Cuando Koke agarró por el cuello ayer a un portero rival, no pasó nada. Cuando Marcos Llorente da un puñetazo a un defensa, el VAR mira para otro lado. Si esos mismos jugadores vistieran de blanco, ya estarían suspendidos por tres partidos.
El VAR, esa tecnología que prometía justicia, se ha convertido en el instrumento perfecto para la injusticia selectiva. Para las jugadas del Madrid, se revisa cada milímetro en cámara lenta. Para las de los demás -léase Barcelona y Atlético de Madrid-, basta un vistazo rápido.
¿Cómo es posible que aquel gol de Bellingham -¿lo recuerdan?- ante el Valencia fuera anulado por una falta inexistente de Benzema, mientras permiten goles con manos evidentes de otros equipos? El problema no es la tecnología, sino los ojos que la manejan. Y esos ojos, demasiadas veces, parpadean cuando el agraviado es el Madrid.
La Liga, dirigida por Javier Tebas, ha convertido la persecución al Madrid en una política no escrita. Es una venganza institucional por la Superliga, un castigo por desafiar el status quo. Mientras el club blanco es examinado con lupa, otros reciben un trato benévolo que huele a complicidad. ¿O alguien cree que es normal que un equipo como el Atlético, famoso por su juego duro, sea de los menos amonestados?
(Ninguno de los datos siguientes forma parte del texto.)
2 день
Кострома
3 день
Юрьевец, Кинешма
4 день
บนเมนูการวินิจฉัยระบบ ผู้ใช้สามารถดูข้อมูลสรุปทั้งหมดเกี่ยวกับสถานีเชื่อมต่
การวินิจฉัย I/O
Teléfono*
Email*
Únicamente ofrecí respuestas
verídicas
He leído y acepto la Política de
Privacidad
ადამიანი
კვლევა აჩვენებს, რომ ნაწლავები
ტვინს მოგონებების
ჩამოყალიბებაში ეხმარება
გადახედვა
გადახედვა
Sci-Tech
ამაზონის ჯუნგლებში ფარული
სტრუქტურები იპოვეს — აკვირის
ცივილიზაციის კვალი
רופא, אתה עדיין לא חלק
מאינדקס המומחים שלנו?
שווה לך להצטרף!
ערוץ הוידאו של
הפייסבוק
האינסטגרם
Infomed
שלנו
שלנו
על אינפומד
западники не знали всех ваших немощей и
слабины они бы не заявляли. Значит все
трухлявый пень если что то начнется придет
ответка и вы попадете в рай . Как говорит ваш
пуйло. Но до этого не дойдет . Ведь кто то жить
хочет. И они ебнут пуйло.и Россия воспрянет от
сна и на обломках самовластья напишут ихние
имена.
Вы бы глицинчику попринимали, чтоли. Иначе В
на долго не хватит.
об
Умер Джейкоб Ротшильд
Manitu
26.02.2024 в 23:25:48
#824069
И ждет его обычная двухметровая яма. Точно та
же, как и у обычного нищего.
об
Lo que llaman «intensidad» en unos, en el Madrid se llama «violencia».
Al final, la doble vara de medir no es un accidente: es una estrategia. Se trata de equilibrar la competición no mejorando a los débiles, sino castigando al fuerte. El Madrid, con su poder económico y su historia, debe ser frenado por cualquier medio. Y si ese medio es la arbitrariedad arbitral, pues bienvenida sea. Es la vieja táctica del «contra el Madrid, todo vale», ahora disfrazada de profesionalidad.
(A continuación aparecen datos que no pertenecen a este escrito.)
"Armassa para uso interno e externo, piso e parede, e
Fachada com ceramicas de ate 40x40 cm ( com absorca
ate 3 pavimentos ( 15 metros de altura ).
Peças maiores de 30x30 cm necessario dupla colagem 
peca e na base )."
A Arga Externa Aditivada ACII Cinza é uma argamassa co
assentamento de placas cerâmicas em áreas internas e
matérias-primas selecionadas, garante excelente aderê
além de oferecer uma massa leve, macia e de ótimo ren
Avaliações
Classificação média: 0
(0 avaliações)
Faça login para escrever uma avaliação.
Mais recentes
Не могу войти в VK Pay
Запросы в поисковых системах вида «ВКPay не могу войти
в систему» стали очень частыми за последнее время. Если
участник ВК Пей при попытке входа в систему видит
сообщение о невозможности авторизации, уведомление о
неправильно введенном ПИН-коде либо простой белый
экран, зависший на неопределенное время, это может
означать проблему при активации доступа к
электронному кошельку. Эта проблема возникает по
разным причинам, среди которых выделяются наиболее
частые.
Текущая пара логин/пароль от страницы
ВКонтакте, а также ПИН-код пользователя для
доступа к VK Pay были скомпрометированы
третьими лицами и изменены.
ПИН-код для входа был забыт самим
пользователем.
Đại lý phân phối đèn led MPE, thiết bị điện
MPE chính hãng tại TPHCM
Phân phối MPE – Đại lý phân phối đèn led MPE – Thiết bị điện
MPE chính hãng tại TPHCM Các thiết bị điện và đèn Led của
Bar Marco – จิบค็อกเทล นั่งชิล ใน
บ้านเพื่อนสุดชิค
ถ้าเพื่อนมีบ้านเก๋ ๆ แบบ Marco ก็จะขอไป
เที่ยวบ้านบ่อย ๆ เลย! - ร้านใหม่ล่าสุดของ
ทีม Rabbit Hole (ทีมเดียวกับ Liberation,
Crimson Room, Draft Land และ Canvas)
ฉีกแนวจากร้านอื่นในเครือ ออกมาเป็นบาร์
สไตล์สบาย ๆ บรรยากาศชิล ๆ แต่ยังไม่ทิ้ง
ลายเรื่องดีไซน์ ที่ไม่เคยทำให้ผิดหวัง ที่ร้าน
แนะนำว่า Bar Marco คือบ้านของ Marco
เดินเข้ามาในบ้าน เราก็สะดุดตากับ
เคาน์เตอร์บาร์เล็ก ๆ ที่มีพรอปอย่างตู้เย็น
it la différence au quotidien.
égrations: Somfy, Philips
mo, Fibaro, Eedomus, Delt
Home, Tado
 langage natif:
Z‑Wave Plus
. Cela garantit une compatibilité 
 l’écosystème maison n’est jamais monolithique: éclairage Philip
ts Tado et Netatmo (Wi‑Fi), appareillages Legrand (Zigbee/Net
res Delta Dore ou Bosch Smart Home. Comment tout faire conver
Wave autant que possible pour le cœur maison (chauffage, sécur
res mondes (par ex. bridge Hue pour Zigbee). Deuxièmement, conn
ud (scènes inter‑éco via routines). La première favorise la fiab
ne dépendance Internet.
Pero el daño no es solo para el club: es para el fútbol español. Una Liga donde las reglas cambian según quién las aplique pierde credibilidad, espectáculo y dignidad. Mientras Tebas siga usando el arbitraje como arma arrojadiza, el fútbol español seguirá siendo un chiste mal contado. Y el Madrid, mientras tanto, seguirá luchando contra todos. Como siempre.